Ancak bir mağaza işletmek, çevrimiçi bir iş yürütmekten çok daha pahalıya mal oluyor ve bunun büyük bir kısmı, kârla veya aslında gerçeklikle sıfır bağlantısı olan işletme oranlarına bağlı. Perakendeciler için toplam vergi oranının yüzde 70 civarında olmasının ve ekonominin yüzde 5’i olmasına rağmen tüm işletme oranlarının yüzde 25’ini ödemesinin nedeni budur.
Ana caddelerin ve şehir merkezlerinin giderek daha fazla boş yer ve tehlikeli dükkanlarla dolu olmasının nedeni de budur; perakende emlak değerleri düştükçe oranlar aynı miktarda arttı. Açıkçası bu gündüz soygunu.
Perakendeciler olarak bizim işimiz, gerçekten zor zamanlarda işimizi devam ettirmek ve – eğer yapabilirsek – büyümek için yenilik yapmak ve zor kararlar almaktır.
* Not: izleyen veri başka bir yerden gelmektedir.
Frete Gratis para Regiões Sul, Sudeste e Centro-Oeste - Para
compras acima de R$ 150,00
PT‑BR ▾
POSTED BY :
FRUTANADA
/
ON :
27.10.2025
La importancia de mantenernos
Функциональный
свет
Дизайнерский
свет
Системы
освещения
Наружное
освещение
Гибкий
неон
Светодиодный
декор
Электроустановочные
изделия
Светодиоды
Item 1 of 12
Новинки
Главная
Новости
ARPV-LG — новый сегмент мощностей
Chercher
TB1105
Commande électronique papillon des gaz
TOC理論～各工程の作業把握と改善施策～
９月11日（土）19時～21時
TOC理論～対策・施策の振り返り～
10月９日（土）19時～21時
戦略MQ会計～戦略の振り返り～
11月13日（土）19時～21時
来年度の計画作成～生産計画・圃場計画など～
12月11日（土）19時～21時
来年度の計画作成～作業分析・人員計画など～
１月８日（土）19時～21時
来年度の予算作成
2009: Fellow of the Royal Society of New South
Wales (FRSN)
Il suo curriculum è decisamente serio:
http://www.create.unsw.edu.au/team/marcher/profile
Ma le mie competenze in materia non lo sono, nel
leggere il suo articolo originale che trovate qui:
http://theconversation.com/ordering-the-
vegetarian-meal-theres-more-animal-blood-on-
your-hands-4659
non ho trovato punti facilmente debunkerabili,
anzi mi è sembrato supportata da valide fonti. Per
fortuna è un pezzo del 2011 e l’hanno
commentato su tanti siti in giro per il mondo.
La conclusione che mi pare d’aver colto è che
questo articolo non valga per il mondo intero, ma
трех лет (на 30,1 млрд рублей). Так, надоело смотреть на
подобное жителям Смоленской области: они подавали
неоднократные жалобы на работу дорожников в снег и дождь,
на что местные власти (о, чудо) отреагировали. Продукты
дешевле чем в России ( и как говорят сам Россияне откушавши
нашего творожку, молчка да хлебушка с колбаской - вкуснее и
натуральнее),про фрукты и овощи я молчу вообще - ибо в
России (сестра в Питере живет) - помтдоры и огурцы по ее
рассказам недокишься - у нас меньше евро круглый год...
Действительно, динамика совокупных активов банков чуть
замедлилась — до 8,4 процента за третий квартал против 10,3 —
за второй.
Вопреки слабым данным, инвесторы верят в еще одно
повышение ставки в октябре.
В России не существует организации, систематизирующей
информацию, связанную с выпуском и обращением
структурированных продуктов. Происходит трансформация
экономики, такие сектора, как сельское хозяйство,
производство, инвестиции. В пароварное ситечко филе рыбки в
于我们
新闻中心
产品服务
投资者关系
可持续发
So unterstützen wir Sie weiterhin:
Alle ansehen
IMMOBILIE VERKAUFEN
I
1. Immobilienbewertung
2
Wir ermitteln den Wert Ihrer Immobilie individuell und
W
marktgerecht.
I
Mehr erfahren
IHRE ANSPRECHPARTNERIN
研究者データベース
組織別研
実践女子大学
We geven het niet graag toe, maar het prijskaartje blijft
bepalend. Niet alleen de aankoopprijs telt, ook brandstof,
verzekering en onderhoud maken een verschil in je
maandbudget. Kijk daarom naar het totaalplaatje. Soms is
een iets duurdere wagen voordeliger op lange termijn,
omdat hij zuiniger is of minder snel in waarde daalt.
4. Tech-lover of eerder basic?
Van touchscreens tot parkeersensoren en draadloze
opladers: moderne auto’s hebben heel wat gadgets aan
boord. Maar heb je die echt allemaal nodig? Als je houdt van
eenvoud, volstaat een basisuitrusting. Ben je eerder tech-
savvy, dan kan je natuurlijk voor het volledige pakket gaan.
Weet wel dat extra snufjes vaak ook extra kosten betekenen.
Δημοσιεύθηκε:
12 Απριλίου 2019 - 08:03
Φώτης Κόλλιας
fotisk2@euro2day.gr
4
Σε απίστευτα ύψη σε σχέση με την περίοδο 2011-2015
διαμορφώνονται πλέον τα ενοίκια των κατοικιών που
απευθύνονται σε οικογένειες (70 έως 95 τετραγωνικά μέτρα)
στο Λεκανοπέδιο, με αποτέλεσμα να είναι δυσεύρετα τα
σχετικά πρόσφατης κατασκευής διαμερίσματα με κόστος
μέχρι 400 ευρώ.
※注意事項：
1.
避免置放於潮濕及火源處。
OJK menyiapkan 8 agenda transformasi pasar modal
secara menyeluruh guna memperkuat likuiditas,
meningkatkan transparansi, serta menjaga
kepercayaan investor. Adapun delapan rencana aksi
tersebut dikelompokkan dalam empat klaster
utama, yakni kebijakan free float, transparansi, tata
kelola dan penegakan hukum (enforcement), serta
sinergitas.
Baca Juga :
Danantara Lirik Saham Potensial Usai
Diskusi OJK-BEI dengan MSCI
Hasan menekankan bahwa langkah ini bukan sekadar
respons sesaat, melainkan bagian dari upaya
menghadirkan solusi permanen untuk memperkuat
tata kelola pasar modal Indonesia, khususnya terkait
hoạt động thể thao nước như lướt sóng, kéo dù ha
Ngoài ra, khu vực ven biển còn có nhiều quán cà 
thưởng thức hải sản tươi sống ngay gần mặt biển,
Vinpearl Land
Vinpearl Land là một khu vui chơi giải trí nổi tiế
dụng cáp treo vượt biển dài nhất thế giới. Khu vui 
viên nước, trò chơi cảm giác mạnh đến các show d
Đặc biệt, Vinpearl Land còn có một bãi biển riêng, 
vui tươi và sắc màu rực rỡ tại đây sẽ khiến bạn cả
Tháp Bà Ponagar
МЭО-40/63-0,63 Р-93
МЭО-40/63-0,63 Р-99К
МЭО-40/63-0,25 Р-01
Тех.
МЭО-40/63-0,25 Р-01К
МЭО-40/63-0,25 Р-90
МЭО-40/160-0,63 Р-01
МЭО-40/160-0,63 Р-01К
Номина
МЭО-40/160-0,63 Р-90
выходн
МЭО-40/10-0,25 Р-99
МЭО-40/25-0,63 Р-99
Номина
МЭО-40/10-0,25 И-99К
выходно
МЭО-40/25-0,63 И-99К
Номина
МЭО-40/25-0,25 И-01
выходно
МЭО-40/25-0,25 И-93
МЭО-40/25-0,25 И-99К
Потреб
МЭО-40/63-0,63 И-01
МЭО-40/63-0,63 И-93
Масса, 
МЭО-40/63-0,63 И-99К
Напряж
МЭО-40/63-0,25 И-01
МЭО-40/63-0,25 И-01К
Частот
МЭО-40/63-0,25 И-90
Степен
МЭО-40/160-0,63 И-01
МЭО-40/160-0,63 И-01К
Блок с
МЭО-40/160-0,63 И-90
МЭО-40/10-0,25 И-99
Böylece milyonlarca çalışkan insanı istihdam etmeye devam edebiliriz,
Yaşam desteğine sahip Birleşik Krallık çiftçiliğini destekleyin, ülke genelinde çapa görevi görmeye devam etmeleri için mağazalarımıza yatırım yapın ve kamu bütçesini destekleyin.
Bu haftaki mali güncellemeyi dört gözle beklerken, Hükümetten tek istediğimiz adil bir şans ve bu, oran çarpanını poundda 50p’nin üzerinde olan orijinal 1990 seviyesine, poundda 35p’ye düşürmek anlamına geliyor. Sadaka istemiyoruz – sadece adalet istiyoruz.